_Task details_
Copy out again, unchanged, the listing below from the line that has "environment and human" through the line that has "enja is grown".

_Provided records_
........

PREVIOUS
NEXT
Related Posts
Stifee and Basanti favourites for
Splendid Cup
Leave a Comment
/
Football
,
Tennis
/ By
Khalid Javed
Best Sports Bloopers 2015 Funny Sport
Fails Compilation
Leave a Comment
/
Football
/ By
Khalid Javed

........

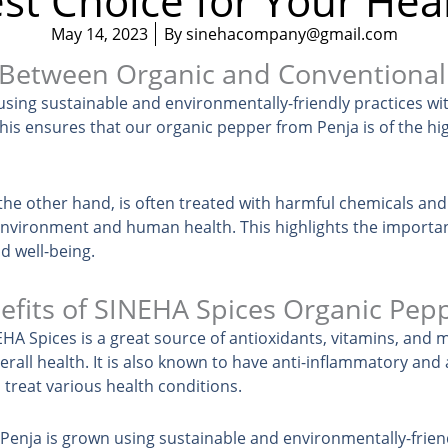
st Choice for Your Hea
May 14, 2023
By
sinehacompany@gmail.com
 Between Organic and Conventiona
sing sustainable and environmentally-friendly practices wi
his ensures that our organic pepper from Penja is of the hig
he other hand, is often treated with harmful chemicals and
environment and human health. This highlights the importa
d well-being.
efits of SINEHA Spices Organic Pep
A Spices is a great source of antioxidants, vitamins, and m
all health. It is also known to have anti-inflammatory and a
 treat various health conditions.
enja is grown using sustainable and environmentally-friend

........

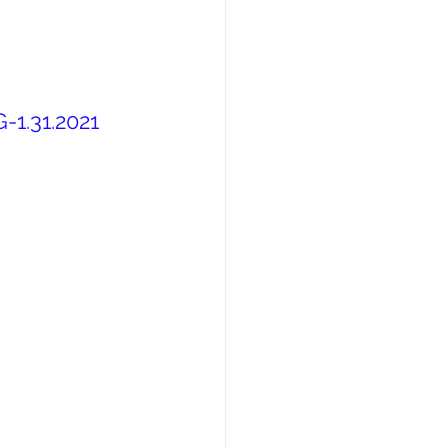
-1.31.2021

........

_Solution for this task_
environment and human health. This highlights the importa
d well-being.
efits of SINEHA Spices Organic Pep
A Spices is a great source of antioxidants, vitamins, and m
all health. It is also known to have anti-inflammatory and a
 treat various health conditions.
enja is grown using sustainable and environmentally-friend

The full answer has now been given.